The CA splits the big float array to small payloads that are able to be sent to TA.

while(size>BLOCK_SIZE*block_nums){
    memcpy(msg->data, data+(BLOCK_SIZE*block_nums),BLOCK_SIZE);
    /* Send msg to TA */
    printf("This is the %d round of sending data with size %d.\n",block_nums++,BLOCK_SIZE);
    write(send_srv_fd, msg, msg_size);
    read(send_srv_fd, msg, msg_size);
}

You can find attached TAs and CA source code.

CA-echo-sample.zip (14.2 KB)
TA-echo-srv.zip (9.0 KB)
TA-small-echo-srv.zip (9.1 KB)

Float array allocation(by malloc in C) seems work well, as suggested by the bootloader log.

ECHO-srv: 45: Welcome to ECHO Service(for a big float array) !
ECHO-srv: 164: Init echo-srv IPC services!!
ECHO-srv: 57: All Data has been initialized with size: 64000
SAMLL-ECHO-srv: 45: Welcome to SMALL ECHO Service(for a big float array) !
SAMLL-ECHO-srv: 164: Init echo-srv IPC services!!
SAMLL-ECHO-srv: 57: All Data has been initialized with size: 20480

But for ECHO-SRV TA applications (which echoes array with size of 64000), it crashes at reception of very first CA payload.
No matter the size of data that CA sends(e.g. 1000, 2048 or 64000).

For your information, the SMALL-ECHO-SRV TA works well for a float array of smaller size (20480).

For clarification, we’ve recorded the full process below.

In addition, we can find below timed details on the several steps.

Recorded process

The recording is available here.

TOS_Memory_Expanding.mkv (37.0 MB)

Before the recording, the target device(Jetson AGX Xavier) is in Force Recovery Mode, and both TAs have been compiled successfully.
USB Type C and USB Micro B of target device are connected with host computer.

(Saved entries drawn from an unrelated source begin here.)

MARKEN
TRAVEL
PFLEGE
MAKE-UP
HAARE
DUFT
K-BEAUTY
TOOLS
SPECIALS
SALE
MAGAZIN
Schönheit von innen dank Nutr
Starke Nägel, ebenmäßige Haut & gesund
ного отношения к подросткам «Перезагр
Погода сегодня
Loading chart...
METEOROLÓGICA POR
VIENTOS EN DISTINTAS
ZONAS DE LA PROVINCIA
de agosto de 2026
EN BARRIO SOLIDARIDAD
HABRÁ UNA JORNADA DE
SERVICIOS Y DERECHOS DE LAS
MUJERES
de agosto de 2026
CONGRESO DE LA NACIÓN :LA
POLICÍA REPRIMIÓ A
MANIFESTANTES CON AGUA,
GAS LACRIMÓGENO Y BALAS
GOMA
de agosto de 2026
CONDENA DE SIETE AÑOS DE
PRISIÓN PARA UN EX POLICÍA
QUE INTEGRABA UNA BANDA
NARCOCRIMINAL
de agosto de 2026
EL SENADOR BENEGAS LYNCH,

0:00 - 1:12 : config carveout.tzdram.size in bootloader files tegra194-mb1-bct-misc-l4t.cfg and tegra194-mb1-bct-misc-flash.cfg

1:13 - 1:30 : check the flash command and its options (e.g. secure-os partition)

1:38 - 1:39 (not recorded) : flash with only secure-os partition (According to that you have commented before, this step should be flash all partitions but not only secure-os partition, are we right?)

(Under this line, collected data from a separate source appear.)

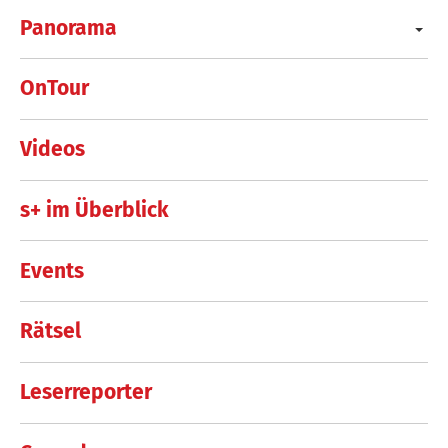
Panorama
OnTour
Videos
s+ im Überblick
Events
Rätsel
Leserreporter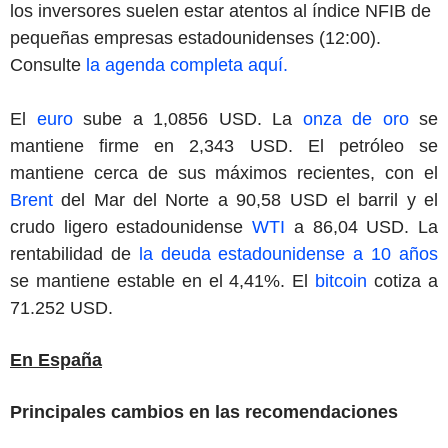
los inversores suelen estar atentos al índice NFIB de
pequeñas empresas estadounidenses (12:00).
Consulte
la agenda completa aquí.
El
euro
sube a 1,0856 USD. La
onza de oro
se
mantiene firme en 2,343 USD. El petróleo se
mantiene cerca de sus máximos recientes, con el
Brent
del Mar del Norte a 90,58 USD el barril y el
crudo ligero estadounidense
WTI
a 86,04 USD. La
rentabilidad de
la deuda estadounidense a 10 años
se mantiene estable en el 4,41%. El
bitcoin
cotiza a
71.252 USD.
En España
Principales cambios en las recomendaciones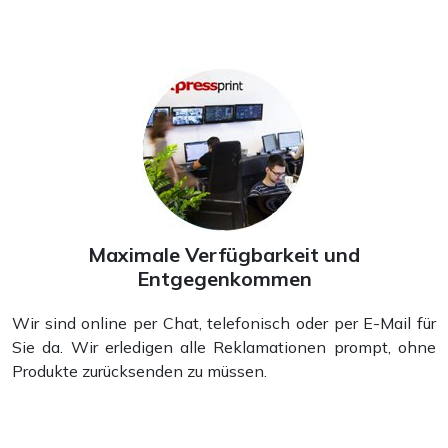
Maximale Verfügbarkeit und
Entgegenkommen
Wir sind online per Chat, telefonisch oder per E-Mail für
Sie da. Wir erledigen alle Reklamationen prompt, ohne
Produkte zurücksenden zu müssen.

2:00 - 2:30 : ssh connect Xavier Device and compile CA for SMALL-ECHO-SRV

2:40 - 2:50 & 4:55 - 5:10: explain how to switch CA between two TA targets.

2:51 - 4:30 : execute CA and do tests by sending different sizes of data arrays to SMALL-ECHO-SRV.

4:31 - 4:54 : modify the CA target

5:11 - 5:50 : recompile CA and execute it by sending testing data to ECHO-SRV. Note that,
the testing array sent has lenght of only 2048, and Trusy OS crashed after receiving the first payload.

5:51 - end : check the crashed reason

hello tianchi.yu,

could you please review the TA stack size allocation,
for example,

#define TRUSTY_APP_CONFIG_MIN_STACK_SIZE(sz) \
  	TRUSTY_APP_CONFIG_KEY_MIN_STACK_SIZE, sz

could you please enlarge the stack size and try again,
thanks

1 Like

Hi, JerryChang,

Thanks, it helps! While I found that enlarging the heap size by TRUSTY_APP_CONFIG_MIN_HEAP_SIZE helps the program to store larger data allocated, but TRUSTY_APP_CONFIG_KEY_MIN_STACK_SIZE does not. It makes sense because ‘malloced’ data is stored in heap.

Follow up the process, there is a new question:
I enlarged TRUSTY_APP_CONFIG_MIN_HEAP_SIZE to 200*MIN_HEAP_SIZE which is 200*4*4KB = 3.2MB, it works well(or even 300 times MIN_HEAP_SIZE). While I keep enlarging it, the Trusty(secure-os) may be unable to flashed, all CPUs cannot be allocated properly.
What is the limitation for TRUSTY HEAP SIZE ? Is it defined also by carveout.tzdram.size?

Thanks!

it’s TOS carveout region to define the TZDRAM, which is a software carveout. this is defined by carveout.tzdram.size,

If I understand correctly, we only should keep the sum of allocated HEAP_SIZE and STACK_SIZE smaller that carveout.tzdram.size and re-size each of them as we wish, is that correct?

If so, that would be the solution I would take. Thanks !

hello tianchi.yu

yes, please have implementation with that, you may open a new discussion thread for further supports.

1 Like

This topic was automatically closed 14 days after the last reply. New replies are no longer allowed.